* _PROBLEM_
The entries below are to be transcribed in full, without their images.

Records contained in a dataset
*** Begin section ***

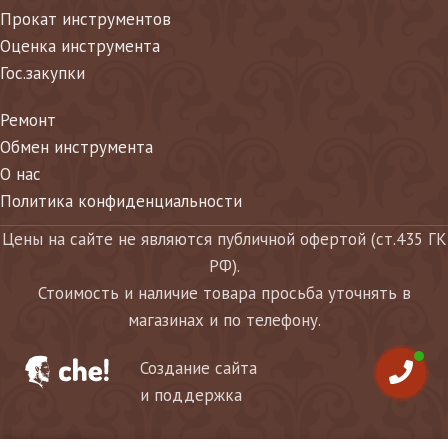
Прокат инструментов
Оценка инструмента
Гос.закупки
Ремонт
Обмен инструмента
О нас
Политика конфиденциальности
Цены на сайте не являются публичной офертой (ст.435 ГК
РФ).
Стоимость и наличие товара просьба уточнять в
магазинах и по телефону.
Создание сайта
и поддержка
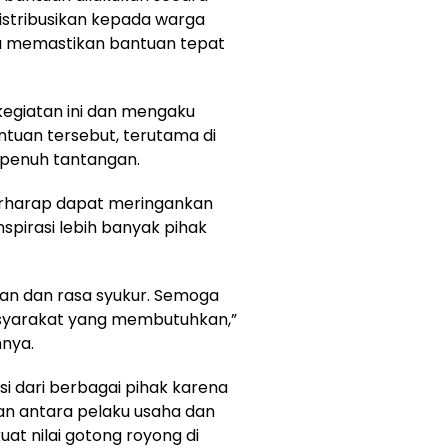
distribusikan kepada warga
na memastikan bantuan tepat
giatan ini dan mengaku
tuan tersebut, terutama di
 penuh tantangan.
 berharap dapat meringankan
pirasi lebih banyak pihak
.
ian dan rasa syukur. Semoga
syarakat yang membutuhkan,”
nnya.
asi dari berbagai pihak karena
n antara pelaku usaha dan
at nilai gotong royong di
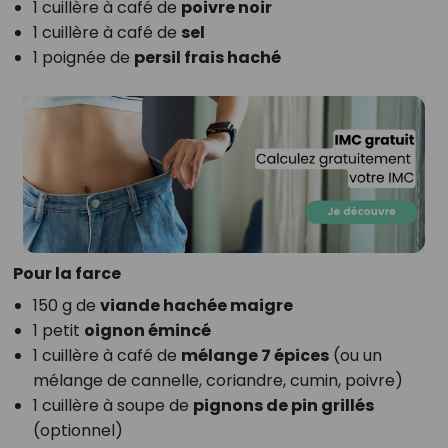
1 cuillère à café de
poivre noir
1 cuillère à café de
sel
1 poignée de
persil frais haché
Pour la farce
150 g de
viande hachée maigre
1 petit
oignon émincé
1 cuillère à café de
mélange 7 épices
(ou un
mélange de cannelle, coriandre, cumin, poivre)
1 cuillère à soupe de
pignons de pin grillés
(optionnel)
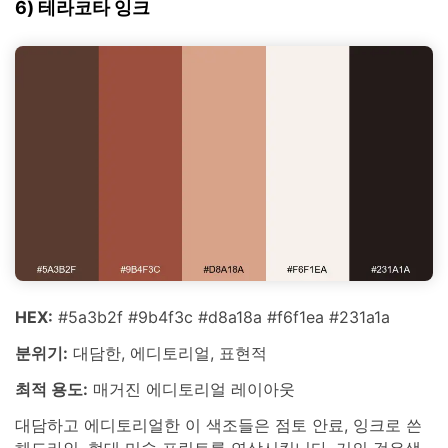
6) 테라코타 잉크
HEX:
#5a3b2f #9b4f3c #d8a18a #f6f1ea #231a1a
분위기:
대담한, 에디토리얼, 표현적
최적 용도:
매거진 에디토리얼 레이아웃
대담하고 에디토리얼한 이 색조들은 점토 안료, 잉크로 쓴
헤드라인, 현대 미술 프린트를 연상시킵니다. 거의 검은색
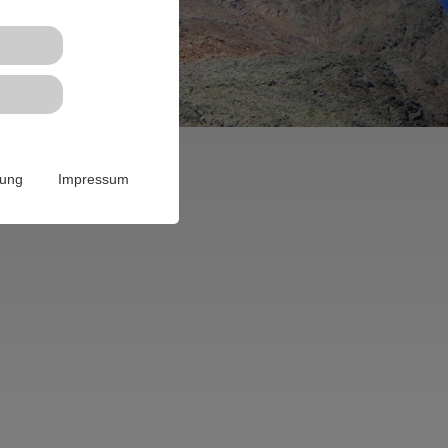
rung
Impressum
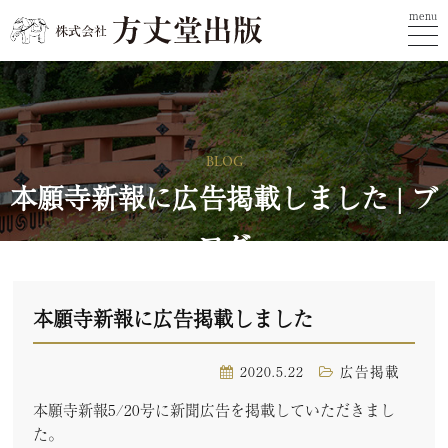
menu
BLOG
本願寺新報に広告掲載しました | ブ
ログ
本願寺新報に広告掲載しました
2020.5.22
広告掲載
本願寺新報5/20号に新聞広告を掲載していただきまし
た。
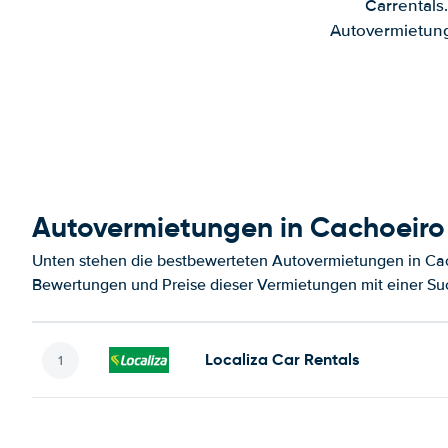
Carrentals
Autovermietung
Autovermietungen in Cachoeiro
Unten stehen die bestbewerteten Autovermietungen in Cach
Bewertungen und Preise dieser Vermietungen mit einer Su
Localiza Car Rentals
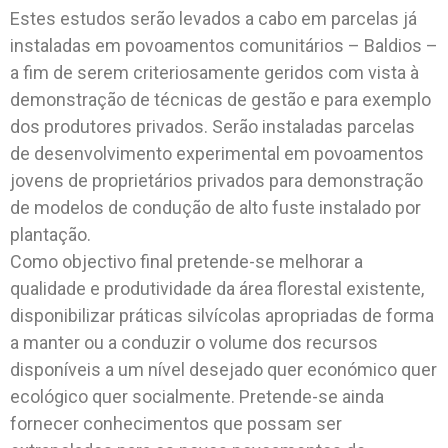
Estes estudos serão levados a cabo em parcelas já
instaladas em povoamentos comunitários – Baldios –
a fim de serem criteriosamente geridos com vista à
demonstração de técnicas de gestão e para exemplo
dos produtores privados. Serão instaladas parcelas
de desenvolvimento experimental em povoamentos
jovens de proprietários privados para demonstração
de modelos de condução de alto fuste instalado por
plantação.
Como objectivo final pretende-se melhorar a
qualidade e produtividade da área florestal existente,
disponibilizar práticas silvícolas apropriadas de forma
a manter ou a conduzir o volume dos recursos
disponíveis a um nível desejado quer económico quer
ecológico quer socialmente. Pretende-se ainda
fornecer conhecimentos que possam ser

*** End section ***

* _YOUR RESPONSE_
Прокат инструментов
Оценка инструмента
Гос.закупки
Ремонт
Обмен инструмента
О нас
Политика конфиденциальности
Цены на сайте не являются публичной офертой (ст.435 ГК
РФ).
Стоимость и наличие товара просьба уточнять в
магазинах и по телефону.
Создание сайта
и поддержка
distribusikan kepada warga
na memastikan bantuan tepat
giatan ini dan mengaku
tuan tersebut, terutama di
 penuh tantangan.
 berharap dapat meringankan
pirasi lebih banyak pihak
.
ian dan rasa syukur. Semoga
syarakat yang membutuhkan,”
nnya.
asi dari berbagai pihak karena
n antara pelaku usaha dan
at nilai gotong royong di
1 cuillère à café de
poivre noir
1 cuillère à café de
sel
1 poignée de
persil frais haché
Pour la farce
150 g de
viande hachée maigre
1 petit
oignon émincé
1 cuillère à café de
mélange 7 épices
(ou un
mélange de cannelle, coriandre, cumin, poivre)
1 cuillère à soupe de
pignons de pin grillés
(optionnel)
6) 테라코타 잉크
HEX:
#5a3b2f #9b4f3c #d8a18a #f6f1ea #231a1a
분위기:
대담한, 에디토리얼, 표현적
최적 용도:
매거진 에디토리얼 레이아웃
대담하고 에디토리얼한 이 색조들은 점토 안료, 잉크로 쓴
헤드라인, 현대 미술 프린트를 연상시킵니다. 거의 검은색
rung
Impressum
menu
BLOG
本願寺新報に広告掲載しました | ブ
ログ
本願寺新報に広告掲載しました
2020.5.22
広告掲載
本願寺新報5/20号に新聞広告を掲載していただきまし
た。
Carrentals
Autovermietung
Autovermietungen in Cachoeiro
Unten stehen die bestbewerteten Autovermietungen in Cach
Bewertungen und Preise dieser Vermietungen mit einer Su
Localiza Car Rentals
Estes estudos serão levados a cabo em parcelas já
instaladas em povoamentos comunitários – Baldios –
a fim de serem criteriosamente geridos com vista à
demonstração de técnicas de gestão e para exemplo
dos produtores privados. Serão instaladas parcelas
de desenvolvimento experimental em povoamentos
jovens de proprietários privados para demonstração
de modelos de condução de alto fuste instalado por
plantação.
Como objectivo final pretende-se melhorar a
qualidade e produtividade da área florestal existente,
disponibilizar práticas silvícolas apropriadas de forma
a manter ou a conduzir o volume dos recursos
disponíveis a um nível desejado quer económico quer
ecológico quer socialmente. Pretende-se ainda
fornecer conhecimentos que possam ser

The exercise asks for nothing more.